■ Data extract:

= Beginning of Section =

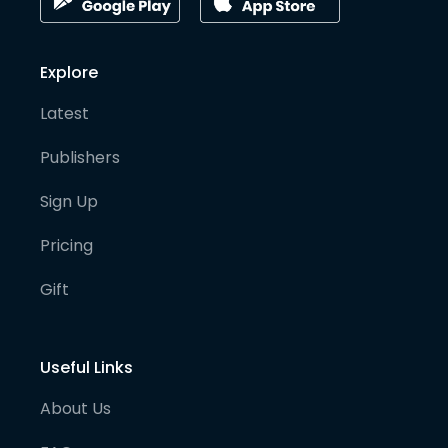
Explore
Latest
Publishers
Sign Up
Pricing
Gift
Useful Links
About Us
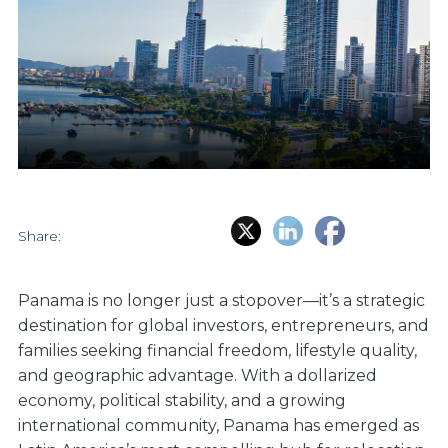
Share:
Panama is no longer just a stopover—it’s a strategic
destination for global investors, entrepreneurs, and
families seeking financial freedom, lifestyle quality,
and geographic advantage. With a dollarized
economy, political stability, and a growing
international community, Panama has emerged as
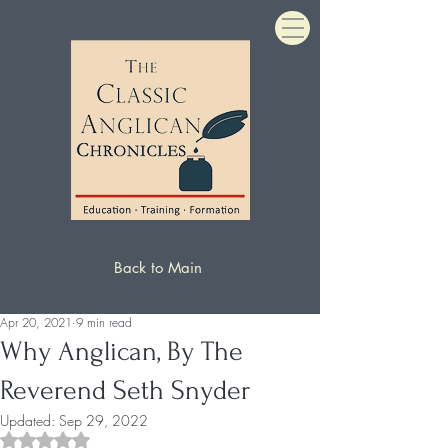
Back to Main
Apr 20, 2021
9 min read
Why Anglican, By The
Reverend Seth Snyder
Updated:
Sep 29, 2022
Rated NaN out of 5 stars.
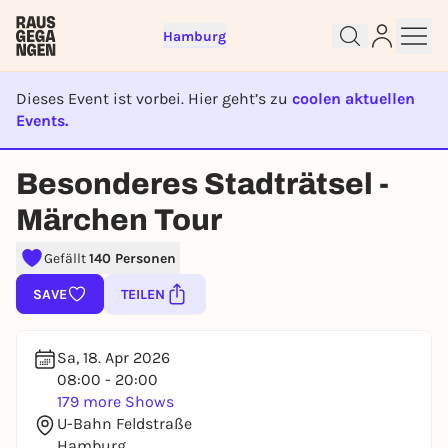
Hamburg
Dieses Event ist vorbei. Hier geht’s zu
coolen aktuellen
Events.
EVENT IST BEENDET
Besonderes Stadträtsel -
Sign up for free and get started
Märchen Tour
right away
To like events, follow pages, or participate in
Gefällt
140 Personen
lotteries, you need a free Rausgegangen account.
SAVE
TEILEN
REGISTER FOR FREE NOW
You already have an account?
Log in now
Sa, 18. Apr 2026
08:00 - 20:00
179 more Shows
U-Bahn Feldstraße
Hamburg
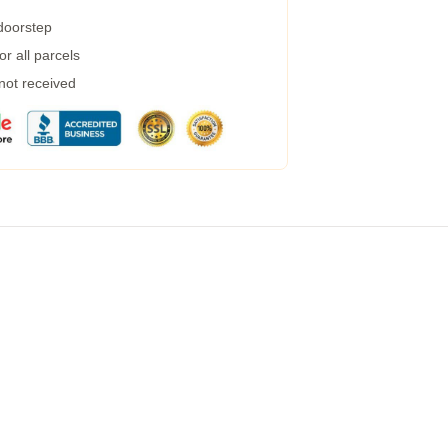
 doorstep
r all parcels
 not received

= End of Section =

■ Task description: In the records above, find each line with the word "Sign" and copy it.

■ Solved exercise:
Sign Up
Sign up for free and get started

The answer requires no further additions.